Trump’s objection to the massive bill was unexpected. The reason for his objection was even more surprising: The president believes the $600 stimulus payments are too little.

“I am asking Congress to amend this bill and increase the ridiculously low $600 to $2,000 or $4,000 for a couple,” Trump said in a video on Tuesday.

Trump’s right that $600 is too low to truly help Americans who are struggling with job losses, hunger, potential evictions and other hardships tied to the pandemic.

Although not mentioned by the president, the $300 a week in enhanced unemployment benefits are also too low to help jobless Americans or to stimulate the economy.

Previous legislation, the Coronavirus Aid, Relief, and Economic Security (CARES) Act, had included an extra $600 in unemployment benefits, but that expired during the summer.

While Trump’s conclusion may be correct, his timing is not. His administration — through Treasury Secretary Steven Mnuchin and Chief of Staff Mark Meadows — had proffered a $1.8 trillion relief package earlier this fall. Both Democrats and Republicans objected to the plan. The House passed two relief plans, costing $3 trillion and $2 trillion. In the Senate, Majority Leader Mitch McConnell recently offered a $500 billion plan that did not include funding for unemployed Americans or to help state and local governments that have seen a decline in revenues because of the pandemic and its associated restrictions.

If Trump wanted larger payments to Americans, he should have brokered negotiations directly with congressional leaders or, at least, made sure his emissaries, Mnuchin and Meadows sealed a deal that included the $2,000 payments.

Balking now at the package that Congress has passed will only hurt those Americans who are already struggling, as aid programs end this month. If he refuses to sign the bill, those Americans will have to wait at least a month until a new Congress and new administration begins another round of negotiations on relief legislation.

Trump is also ignoring political reality. Although he says he supports larger payments for struggling Americans, many of his Republican colleagues do not.
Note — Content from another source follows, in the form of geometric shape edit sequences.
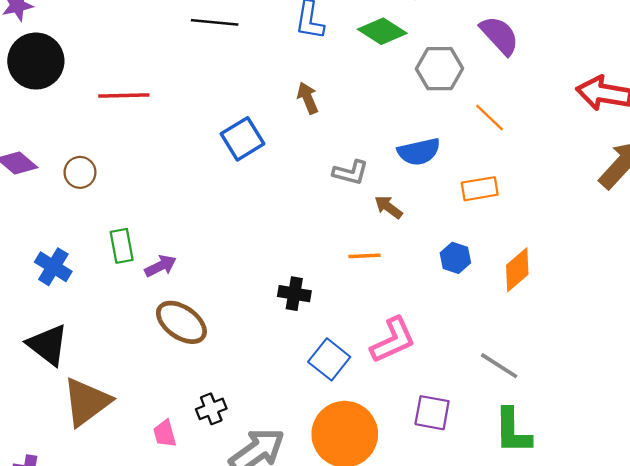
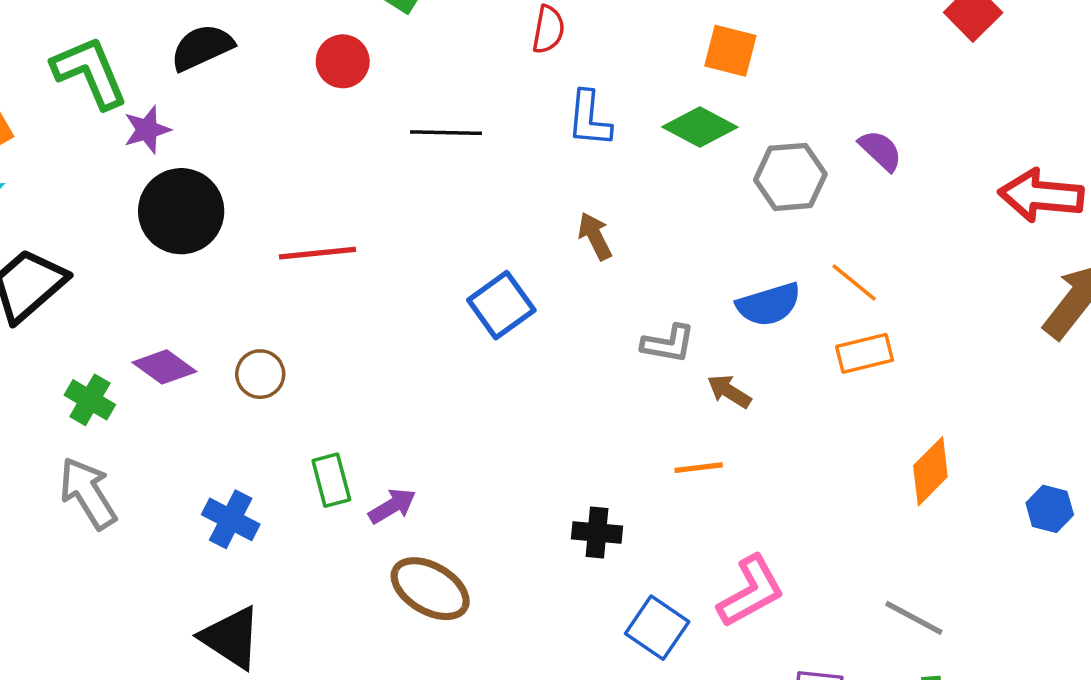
purple semicircle: (499, 35) -> (880, 150), moved, size x0.7
orange line: (489, 117) -> (854, 282), moved
blue hexagon: (455, 258) -> (1050, 509), moved

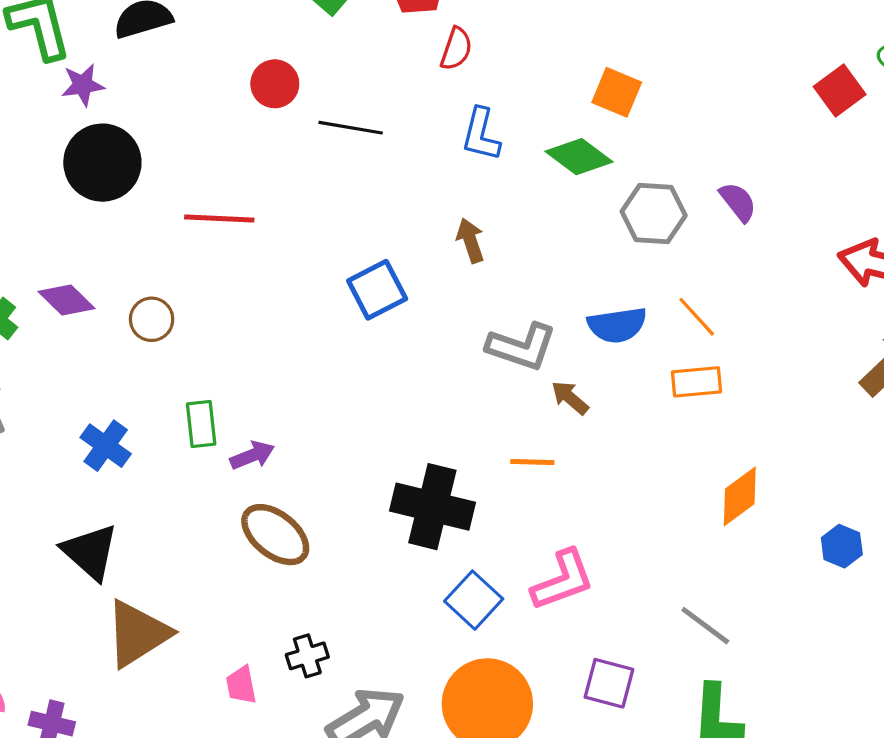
red circle: (343, 61) -> (275, 84), moved
gray L-shape: (668, 344) -> (522, 347), size x1.4
black cross: (597, 532) -> (432, 507), size x1.8

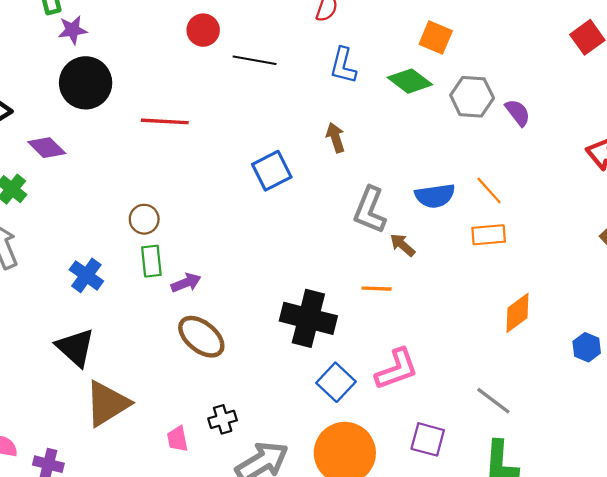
gray hexagon: (654, 214) -> (472, 97), moved
purple diamond: (67, 300) -> (47, 148), moved
brown circle: (152, 319) -> (144, 219), moved
gray L-shape: (522, 347) -> (370, 210), turned 93

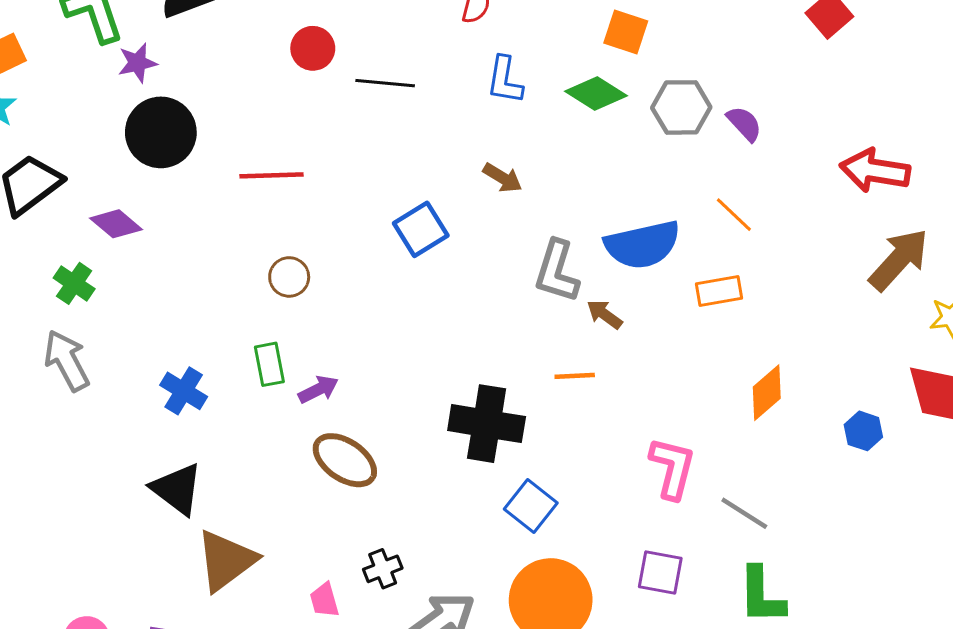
brown arrow: (335, 138) -> (502, 178), turned 144
orange line: (489, 191) -> (734, 215), moved
blue semicircle: (435, 196) -> (643, 245), size x1.4
brown circle: (144, 219) -> (289, 277), moved
pink L-shape: (397, 369) -> (672, 468), moved, turned -51

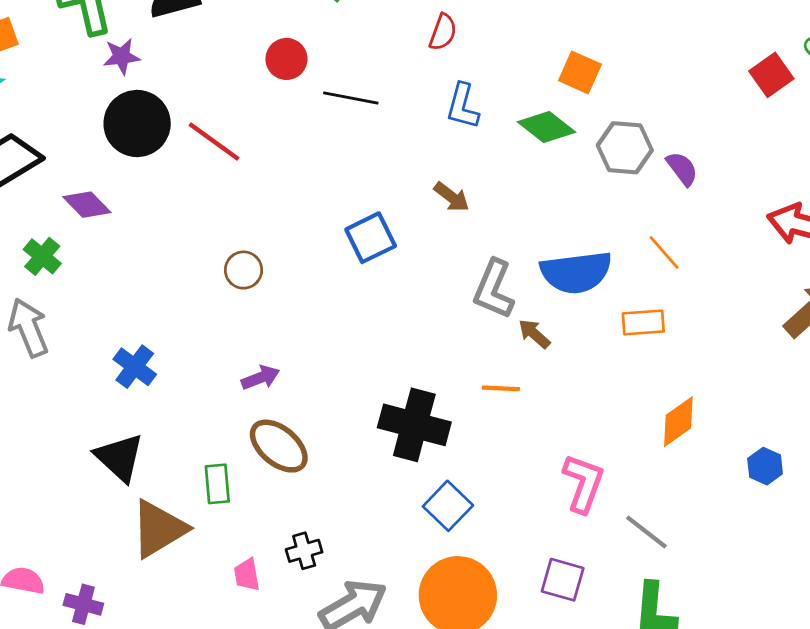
red line: (272, 175) -> (214, 142), moved, turned 32
green rectangle: (269, 364) -> (217, 484), moved

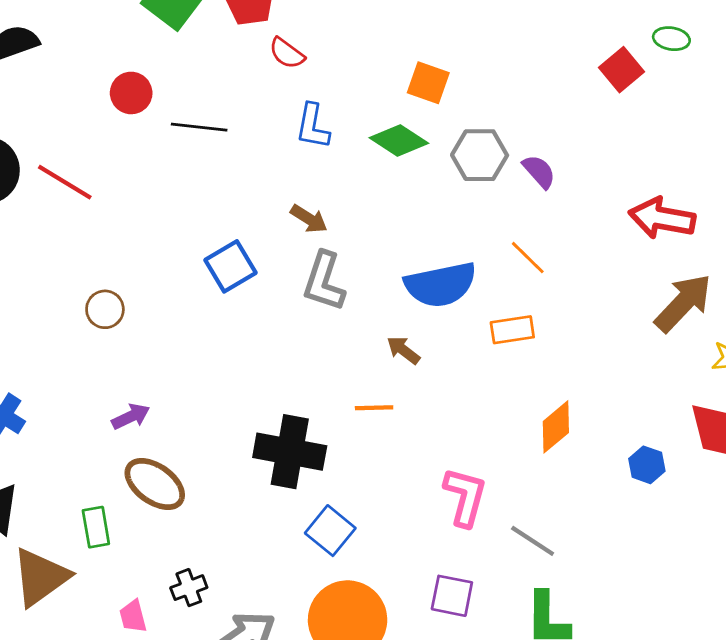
red semicircle: (443, 32) -> (287, 53), turned 111
gray L-shape: (494, 289) -> (324, 281), moved

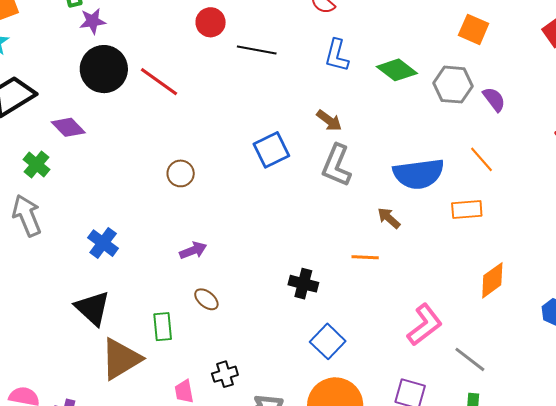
orange square: (428, 83) -> (474, 29), moved
black cross: (290, 452) -> (303, 284), size x0.6
brown ellipse: (155, 484) -> (206, 299), size x0.6
pink L-shape: (465, 497) -> (425, 325), turned 33

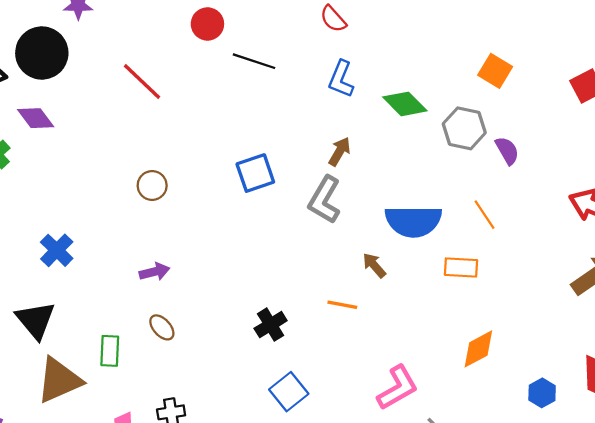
black circle: (104, 69) -> (42, 53), moved
brown arrow: (329, 120) -> (340, 151), moved, turned -104
black cross: (303, 284) -> (271, 325), turned 36

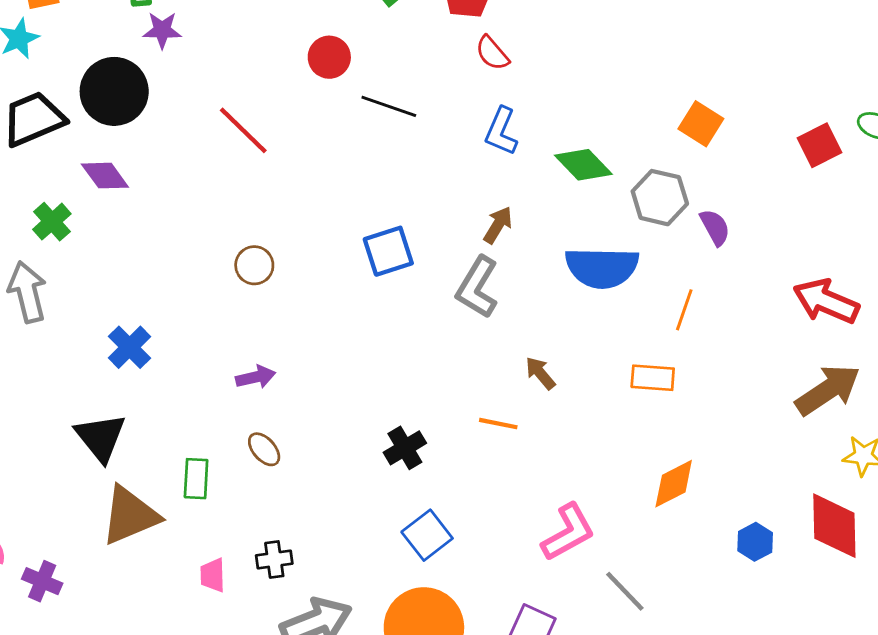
orange line: (484, 215) -> (684, 310), turned 52
blue semicircle: (413, 221) -> (602, 268), moved

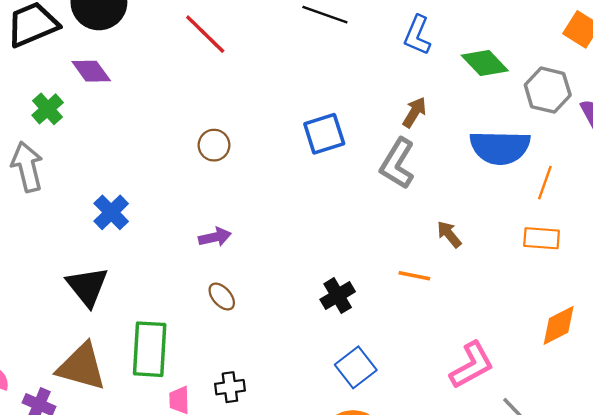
orange line: (684, 310) -> (545, 183), moved
green rectangle: (196, 479) -> (150, 349), moved, size x1.6
brown triangle: (130, 515) -> (82, 367), moved, turned 38

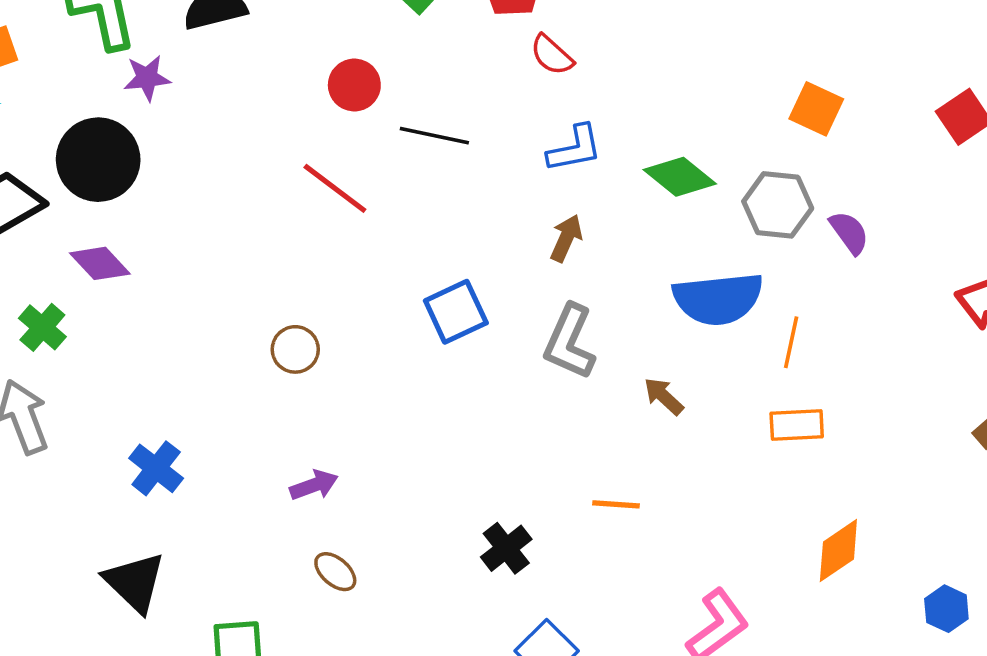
red line: (205, 34) -> (335, 188), moved
blue L-shape: (417, 35) -> (575, 149), turned -117
brown arrow: (414, 112) -> (566, 238), moved
brown arrow: (449, 234) -> (664, 396), moved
So, the prospects of passing a larger relief bill are dim. On Thursday, an unusual Christmas Eve vote on $2,000 relief payments failed in the House, as Republican lawmakers voted against it. The chamber is expected to vote again on Monday.

The situation in Congress is further muddied by the fact that Trump vetoed the National Defense Authorization Act passed by Congress on Dec. 18. The fairly routine bill funds many military operations for the next year.

Trump’s last-minute objections — and blurring of the differences between funding government operations and providing coronavirus-related relief to the American people and businesses — highlight his disengagement from his presidential duties. While he plays golf and spreads disinformation about November’s election, millions of American workers are losing the support they need to make it through the pandemic.

It is not too late for Trump to learn the lessons of the Grinch and Ebenezer Scrooge. Yes, the relief and spending bill passed last week is far from perfect. But, by signing it, the president can improve the welfare of millions of Americans.